Бьёт по кнопке компьютера.
38
Квартира. НАСОНКИН сидит
на диване, зажав голову руками. Поднимает взгляд, тоскливо осматривает
комнату.
Достаёт из-под подушки чёрный ажурный лифчик, зарывается носом в одну
чашечку, другую, жадно вдыхает.
НАСОНКИН (за кадром).
Ну не снилось же мне всё это?! Вот
этот чудный милый лифчик с трогательными небольшими чашечками, уже
зацелованный мной, — он, что, и в ТОМ мире сейчас на Джулии?.. И —
помнит ли она сейчас, знает ли обо мне вот именно в данную секунду,
находясь в ТОМ мире?.. Особенно, когда целуется-обжимается с этим
своим… Чёрт, лучше об этом не думать! (Пауза.)
Как же жить теперь?
Как?! (Звонок в дверь. Вскакивает,
летит, открывает. Голос: «Вам
повестка, распишитесь». Возвращается с листком бумаги в руке, с
недоумением читает.) «Суд вызывает вас в качестве ответчика…» Ни
хрена
себе! Вот тебе и Анна Иоанновна!.. Всё! Хватит! К чёрту! Решено! (Раскрывает
кейс,
складывает в него дискеты, видеокассеты, пачку денег,
паспорт, бельё, снимает портрет Джулии, целует.) Да и разве я
смогу
теперь без тебя, родная моя, жить? (Подумав,
снимает с полки и кладёт в
кейс книгу.) Ничего, ничего, Эдичка Лимонов ТАМ выжил, выживу и
я!.. (Осматривается.)
Та-а-ак, Баксика соседям сдам… А вот ещё что… (Набирает номер.)
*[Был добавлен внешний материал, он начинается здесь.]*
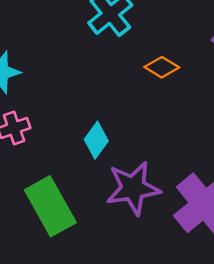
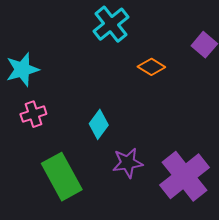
purple star: (133, 188) -> (128, 163), size x0.7

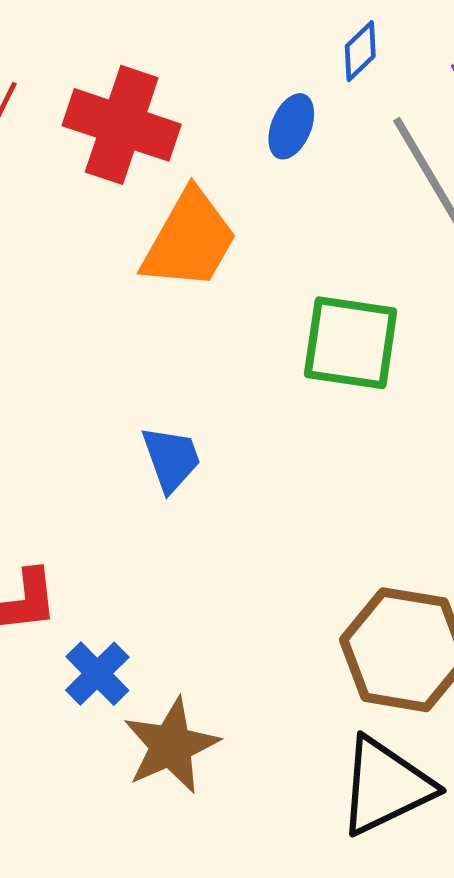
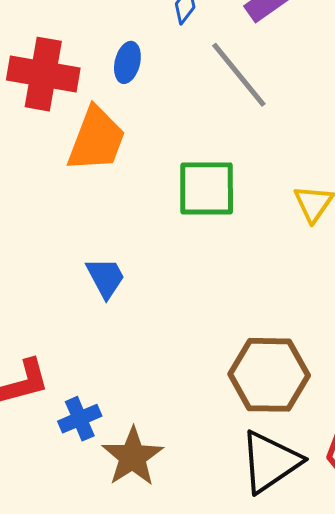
blue ellipse: (291, 126) -> (127, 62), moved
blue cross: (97, 674) -> (80, 419), turned 30

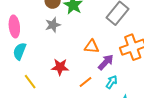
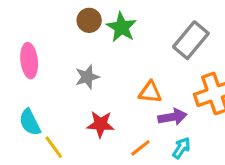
gray star: (53, 25) -> (87, 77), moved
cyan semicircle: (20, 51) -> (30, 122), moved, turned -48
purple arrow: (106, 62) -> (172, 117), turned 36

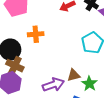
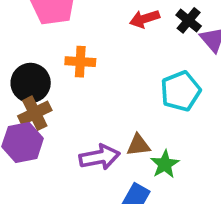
brown cross: (15, 66) -> (35, 113), turned 30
Аркадий, ты? Слушай, через двадцать минут жду тебя у
нашего гастронома — дело денежное и суперважное. Хочешь приличную
книжку издать? Тогда торопись! (Кладёт
трубку, достаёт из дипломата
доллары, отсчитывает несколько бумажек.) Всё, сейчас с другом
Аркадием
попрощаюсь, прихвачу бутылочку шампанского, вмажу на дорожку, на новую
счастливую жизнь и… (Размышляет.)
Главное, уйти-нырнуть в программу с
головой, а потом изловчиться и стереть её как бы изнутри…
И тогда — всё (Как бы
про себя.), ребята, покедова! (Жадно осматривается
вокруг.) Прощай и ты, Расея-матушка!..
Good-bye!
39
Квартира. На мониторе
компьютера «плавают» цифры времени. Кресло отодвинуто. На столе
наполовину опорожненная и не закрытая бутылка шампанского, недопитый
бокал с выдохшимся вином. Чувствуется запустение. Работает телевизор.
ВЕДУЩАЯ. Продолжаем нашу программу «Звёздный час».
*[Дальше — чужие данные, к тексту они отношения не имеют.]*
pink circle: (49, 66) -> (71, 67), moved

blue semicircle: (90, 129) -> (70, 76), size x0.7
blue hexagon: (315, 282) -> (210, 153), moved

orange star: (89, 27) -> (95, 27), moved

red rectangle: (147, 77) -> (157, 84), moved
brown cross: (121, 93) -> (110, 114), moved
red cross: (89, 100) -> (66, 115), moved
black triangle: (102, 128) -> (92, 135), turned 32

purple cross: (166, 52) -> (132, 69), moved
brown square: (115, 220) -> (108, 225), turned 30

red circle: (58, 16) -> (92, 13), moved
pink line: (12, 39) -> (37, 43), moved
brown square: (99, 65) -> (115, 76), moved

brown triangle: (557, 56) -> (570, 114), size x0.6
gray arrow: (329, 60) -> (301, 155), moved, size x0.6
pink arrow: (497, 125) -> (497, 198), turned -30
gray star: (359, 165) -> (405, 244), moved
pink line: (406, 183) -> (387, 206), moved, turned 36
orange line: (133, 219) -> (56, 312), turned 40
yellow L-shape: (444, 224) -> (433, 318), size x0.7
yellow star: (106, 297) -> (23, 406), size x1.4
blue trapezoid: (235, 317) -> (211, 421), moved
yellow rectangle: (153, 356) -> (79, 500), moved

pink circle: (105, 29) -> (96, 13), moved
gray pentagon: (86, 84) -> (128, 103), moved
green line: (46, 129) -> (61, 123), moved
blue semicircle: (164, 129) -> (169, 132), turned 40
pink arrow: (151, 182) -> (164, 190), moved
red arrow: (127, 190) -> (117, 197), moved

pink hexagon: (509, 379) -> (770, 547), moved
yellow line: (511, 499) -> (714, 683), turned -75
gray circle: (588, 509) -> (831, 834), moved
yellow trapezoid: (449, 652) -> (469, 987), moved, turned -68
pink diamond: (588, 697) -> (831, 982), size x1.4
Новости из жизни звёзд. Николь Кидман, похоже, вновь собирается
вернуться к семейной жизни с Томом Крузом — бывших супругов папарацци
застукали во время совместного уик-энда. А вот другая голливудская
супермегазвезда Джулия Робертс, похоже, опять сменила друга сердца. О
новом её таинственном бой-френде ходят самые противоречивые слухи.
Поговаривают даже, что родом он откуда-то из Восточной Европы, чуть ли
не из Украины или даже России…
Границы телеэкрана
раздвигаются. Появляются как бы заключительные кадры «Ноттинг Хилла». В
шикарный лимузин под восторженный рёв толпы, усаживается Джулия Робертс
в сопровождении молодого человека. Лица его не видно, но по росту,
манере держаться, причёске он очень-очень сильно напоминает Николая
Насонкина…
КОНЕЦ
/2003/
_____________________
По мотивам романа «Меня любит Джулия Робертс».